* [AIM OF THE TASK] Your answer must repeat all of the entries word for word, without any images.

* [DATA PROVIDED]
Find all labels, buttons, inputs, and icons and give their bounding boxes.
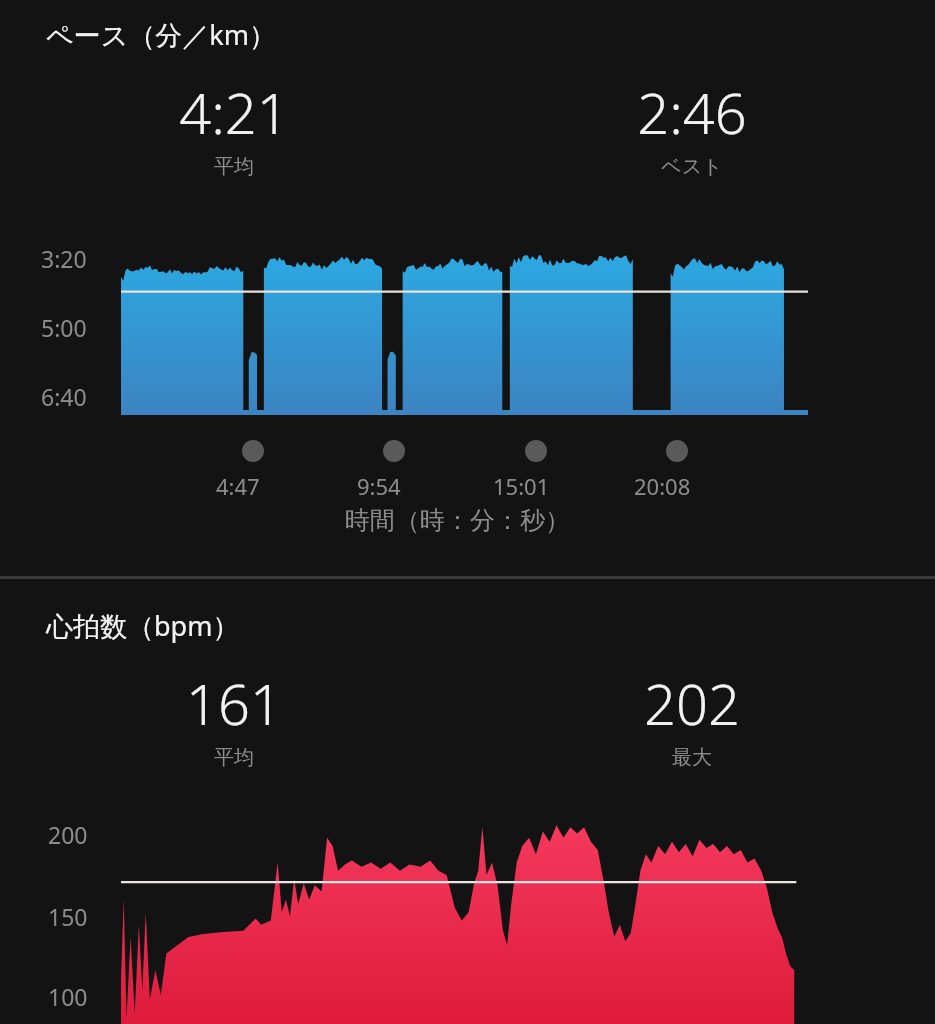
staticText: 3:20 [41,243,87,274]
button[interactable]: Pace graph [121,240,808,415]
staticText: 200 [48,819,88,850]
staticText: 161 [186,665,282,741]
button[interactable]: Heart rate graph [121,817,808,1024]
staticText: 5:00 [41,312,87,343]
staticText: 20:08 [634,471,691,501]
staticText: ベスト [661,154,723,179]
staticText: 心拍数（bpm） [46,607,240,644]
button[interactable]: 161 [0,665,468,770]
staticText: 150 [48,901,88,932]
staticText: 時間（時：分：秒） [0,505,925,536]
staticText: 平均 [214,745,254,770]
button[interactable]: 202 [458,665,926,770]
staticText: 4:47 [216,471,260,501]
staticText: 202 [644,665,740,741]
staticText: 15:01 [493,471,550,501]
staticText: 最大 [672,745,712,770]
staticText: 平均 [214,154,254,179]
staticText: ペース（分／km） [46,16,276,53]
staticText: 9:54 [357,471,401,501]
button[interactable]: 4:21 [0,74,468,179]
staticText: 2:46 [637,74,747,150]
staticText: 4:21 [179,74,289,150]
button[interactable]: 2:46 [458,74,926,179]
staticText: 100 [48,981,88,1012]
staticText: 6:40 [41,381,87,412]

* [EXERCISE SOLUTION]
Find all labels, buttons, inputs, and icons and give their bounding boxes.
staticText: 3:20 [41,243,87,274]
button[interactable]: Pace graph [121,240,808,415]
staticText: 200 [48,819,88,850]
staticText: 161 [186,665,282,741]
button[interactable]: Heart rate graph [121,817,808,1024]
staticText: 5:00 [41,312,87,343]
staticText: 20:08 [634,471,691,501]
staticText: ベスト [661,154,723,179]
staticText: 心拍数（bpm） [46,607,240,644]
button[interactable]: 161 [0,665,468,770]
staticText: 150 [48,901,88,932]
staticText: 時間（時：分：秒） [0,505,925,536]
staticText: 平均 [214,745,254,770]
button[interactable]: 202 [458,665,926,770]
staticText: 4:47 [216,471,260,501]
staticText: 202 [644,665,740,741]
staticText: 15:01 [493,471,550,501]
staticText: 最大 [672,745,712,770]
staticText: 平均 [214,154,254,179]
staticText: ペース（分／km） [46,16,276,53]
staticText: 9:54 [357,471,401,501]
button[interactable]: 4:21 [0,74,468,179]
staticText: 2:46 [637,74,747,150]
staticText: 4:21 [179,74,289,150]
button[interactable]: 2:46 [458,74,926,179]
staticText: 100 [48,981,88,1012]
staticText: 6:40 [41,381,87,412]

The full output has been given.